(Saved data entries)
....................

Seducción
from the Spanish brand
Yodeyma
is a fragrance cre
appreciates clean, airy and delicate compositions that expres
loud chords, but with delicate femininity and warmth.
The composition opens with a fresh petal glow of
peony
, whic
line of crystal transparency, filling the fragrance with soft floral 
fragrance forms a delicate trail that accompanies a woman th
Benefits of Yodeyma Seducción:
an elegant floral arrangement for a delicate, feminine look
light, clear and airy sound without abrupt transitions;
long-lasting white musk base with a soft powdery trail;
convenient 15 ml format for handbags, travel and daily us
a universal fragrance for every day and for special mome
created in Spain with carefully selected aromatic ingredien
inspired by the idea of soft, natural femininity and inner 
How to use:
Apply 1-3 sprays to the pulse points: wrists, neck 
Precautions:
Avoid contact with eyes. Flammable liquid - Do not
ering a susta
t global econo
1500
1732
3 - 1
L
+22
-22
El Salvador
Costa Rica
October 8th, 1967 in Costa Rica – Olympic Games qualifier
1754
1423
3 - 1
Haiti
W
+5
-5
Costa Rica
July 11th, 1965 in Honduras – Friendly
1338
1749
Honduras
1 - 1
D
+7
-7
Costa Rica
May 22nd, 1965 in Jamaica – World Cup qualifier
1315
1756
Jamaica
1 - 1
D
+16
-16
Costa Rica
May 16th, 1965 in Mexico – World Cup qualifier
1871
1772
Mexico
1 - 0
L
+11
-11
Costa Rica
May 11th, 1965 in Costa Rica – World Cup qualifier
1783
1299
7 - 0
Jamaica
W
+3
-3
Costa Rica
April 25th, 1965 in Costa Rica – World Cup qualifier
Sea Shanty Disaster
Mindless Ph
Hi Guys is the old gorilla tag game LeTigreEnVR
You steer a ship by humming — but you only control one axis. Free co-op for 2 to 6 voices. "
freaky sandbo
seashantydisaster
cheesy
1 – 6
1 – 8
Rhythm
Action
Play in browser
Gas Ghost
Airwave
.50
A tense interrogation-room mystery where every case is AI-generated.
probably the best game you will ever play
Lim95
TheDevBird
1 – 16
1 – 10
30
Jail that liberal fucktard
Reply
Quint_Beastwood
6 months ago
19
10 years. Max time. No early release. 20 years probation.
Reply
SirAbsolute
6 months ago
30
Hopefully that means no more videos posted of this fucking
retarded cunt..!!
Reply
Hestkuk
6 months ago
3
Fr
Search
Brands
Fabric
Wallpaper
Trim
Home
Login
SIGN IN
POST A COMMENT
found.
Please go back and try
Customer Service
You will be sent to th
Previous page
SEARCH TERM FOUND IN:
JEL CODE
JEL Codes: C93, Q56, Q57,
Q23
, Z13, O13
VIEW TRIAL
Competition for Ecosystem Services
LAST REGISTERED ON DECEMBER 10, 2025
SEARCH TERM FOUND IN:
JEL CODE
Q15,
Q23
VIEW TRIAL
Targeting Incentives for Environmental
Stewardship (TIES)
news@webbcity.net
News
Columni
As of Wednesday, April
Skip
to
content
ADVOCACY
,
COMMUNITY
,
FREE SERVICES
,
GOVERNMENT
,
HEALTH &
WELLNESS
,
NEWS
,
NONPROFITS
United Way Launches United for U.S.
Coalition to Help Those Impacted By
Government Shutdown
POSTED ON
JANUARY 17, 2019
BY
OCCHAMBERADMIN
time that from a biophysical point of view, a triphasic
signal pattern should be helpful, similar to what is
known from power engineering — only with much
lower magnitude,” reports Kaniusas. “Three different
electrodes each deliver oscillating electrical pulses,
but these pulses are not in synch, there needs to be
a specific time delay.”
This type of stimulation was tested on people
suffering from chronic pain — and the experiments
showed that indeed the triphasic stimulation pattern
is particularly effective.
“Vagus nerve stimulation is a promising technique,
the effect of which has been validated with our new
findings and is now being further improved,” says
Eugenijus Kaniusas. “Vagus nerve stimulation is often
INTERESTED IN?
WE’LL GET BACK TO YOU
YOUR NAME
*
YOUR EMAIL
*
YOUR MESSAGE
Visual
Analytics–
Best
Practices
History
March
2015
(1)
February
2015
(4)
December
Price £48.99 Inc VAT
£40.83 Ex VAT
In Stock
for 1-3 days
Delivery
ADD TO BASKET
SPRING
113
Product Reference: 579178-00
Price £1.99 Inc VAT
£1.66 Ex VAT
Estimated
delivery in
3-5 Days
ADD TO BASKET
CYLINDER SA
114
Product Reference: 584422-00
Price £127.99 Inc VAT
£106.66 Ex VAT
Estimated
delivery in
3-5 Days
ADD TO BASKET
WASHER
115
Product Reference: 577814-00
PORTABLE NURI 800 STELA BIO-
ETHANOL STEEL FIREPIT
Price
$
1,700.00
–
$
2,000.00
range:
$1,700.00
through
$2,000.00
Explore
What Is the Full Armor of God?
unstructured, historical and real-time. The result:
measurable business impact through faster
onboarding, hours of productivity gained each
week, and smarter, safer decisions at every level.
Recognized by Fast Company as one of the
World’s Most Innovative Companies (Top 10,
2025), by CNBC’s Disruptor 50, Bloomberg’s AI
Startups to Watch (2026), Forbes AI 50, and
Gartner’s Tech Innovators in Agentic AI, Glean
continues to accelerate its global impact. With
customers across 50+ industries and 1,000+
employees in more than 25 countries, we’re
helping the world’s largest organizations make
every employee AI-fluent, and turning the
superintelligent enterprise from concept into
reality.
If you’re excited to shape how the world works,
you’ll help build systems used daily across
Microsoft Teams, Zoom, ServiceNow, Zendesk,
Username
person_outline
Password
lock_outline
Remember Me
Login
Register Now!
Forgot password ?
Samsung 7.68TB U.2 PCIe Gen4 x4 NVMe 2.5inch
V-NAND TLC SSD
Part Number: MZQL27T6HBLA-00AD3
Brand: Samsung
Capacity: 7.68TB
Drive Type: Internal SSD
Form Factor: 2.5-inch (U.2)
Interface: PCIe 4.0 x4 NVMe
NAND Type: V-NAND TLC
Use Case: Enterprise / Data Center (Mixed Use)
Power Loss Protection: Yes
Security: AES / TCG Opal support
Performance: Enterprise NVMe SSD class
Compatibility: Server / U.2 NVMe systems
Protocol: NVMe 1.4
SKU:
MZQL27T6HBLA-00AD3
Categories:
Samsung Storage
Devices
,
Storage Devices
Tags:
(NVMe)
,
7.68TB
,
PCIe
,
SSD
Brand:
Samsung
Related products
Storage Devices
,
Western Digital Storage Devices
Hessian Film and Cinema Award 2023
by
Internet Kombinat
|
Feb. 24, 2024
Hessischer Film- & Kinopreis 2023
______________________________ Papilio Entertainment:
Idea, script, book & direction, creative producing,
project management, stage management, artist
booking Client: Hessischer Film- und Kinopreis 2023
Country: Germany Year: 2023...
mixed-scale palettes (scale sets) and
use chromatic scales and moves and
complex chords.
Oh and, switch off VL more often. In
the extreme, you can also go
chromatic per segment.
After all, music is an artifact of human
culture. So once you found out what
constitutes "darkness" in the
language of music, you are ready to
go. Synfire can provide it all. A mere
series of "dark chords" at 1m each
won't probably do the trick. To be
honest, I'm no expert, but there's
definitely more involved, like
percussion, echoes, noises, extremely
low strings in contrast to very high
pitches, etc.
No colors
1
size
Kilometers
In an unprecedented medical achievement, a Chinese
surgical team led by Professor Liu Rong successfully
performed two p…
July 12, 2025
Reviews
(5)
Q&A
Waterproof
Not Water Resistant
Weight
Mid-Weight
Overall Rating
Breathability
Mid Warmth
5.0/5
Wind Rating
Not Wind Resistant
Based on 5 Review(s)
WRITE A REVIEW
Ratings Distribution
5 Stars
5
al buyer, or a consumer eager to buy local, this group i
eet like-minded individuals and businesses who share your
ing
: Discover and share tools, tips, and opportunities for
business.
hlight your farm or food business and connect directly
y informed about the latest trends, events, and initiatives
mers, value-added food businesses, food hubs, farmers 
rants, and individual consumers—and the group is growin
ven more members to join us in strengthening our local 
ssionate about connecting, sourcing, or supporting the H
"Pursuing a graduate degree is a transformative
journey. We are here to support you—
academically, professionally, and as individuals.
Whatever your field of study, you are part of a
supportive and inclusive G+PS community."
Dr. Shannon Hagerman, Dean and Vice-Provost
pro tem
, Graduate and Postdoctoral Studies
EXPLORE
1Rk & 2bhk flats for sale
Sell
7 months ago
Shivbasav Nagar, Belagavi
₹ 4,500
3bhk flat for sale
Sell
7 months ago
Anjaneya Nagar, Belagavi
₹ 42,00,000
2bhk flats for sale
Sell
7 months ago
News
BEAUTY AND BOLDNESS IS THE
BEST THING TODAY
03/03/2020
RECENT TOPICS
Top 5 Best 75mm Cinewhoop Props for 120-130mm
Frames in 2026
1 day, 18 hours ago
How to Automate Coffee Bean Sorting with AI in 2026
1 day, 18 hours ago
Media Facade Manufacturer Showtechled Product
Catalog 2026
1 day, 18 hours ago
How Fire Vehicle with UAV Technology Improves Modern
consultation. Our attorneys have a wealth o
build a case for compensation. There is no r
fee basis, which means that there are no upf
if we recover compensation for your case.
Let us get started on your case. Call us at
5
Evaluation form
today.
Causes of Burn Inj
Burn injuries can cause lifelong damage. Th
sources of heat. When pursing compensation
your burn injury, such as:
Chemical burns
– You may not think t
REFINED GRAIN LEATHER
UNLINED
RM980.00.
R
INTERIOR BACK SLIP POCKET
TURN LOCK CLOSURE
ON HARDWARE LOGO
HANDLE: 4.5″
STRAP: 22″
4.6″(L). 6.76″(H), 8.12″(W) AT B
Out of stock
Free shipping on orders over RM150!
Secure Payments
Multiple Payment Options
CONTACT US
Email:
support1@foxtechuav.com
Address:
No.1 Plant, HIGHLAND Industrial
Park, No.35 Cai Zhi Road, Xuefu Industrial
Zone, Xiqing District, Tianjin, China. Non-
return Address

....................

[Description of the task] Only the lines from the one with "ON HARDWARE LOGO" to the end of the entries above belong in your answer. Retype them exactly.

[Exercise answer]
ON HARDWARE LOGO
HANDLE: 4.5″
STRAP: 22″
4.6″(L). 6.76″(H), 8.12″(W) AT B
Out of stock
Free shipping on orders over RM150!
Secure Payments
Multiple Payment Options
CONTACT US
Email:
support1@foxtechuav.com
Address:
No.1 Plant, HIGHLAND Industrial
Park, No.35 Cai Zhi Road, Xuefu Industrial
Zone, Xiqing District, Tianjin, China. Non-
return Address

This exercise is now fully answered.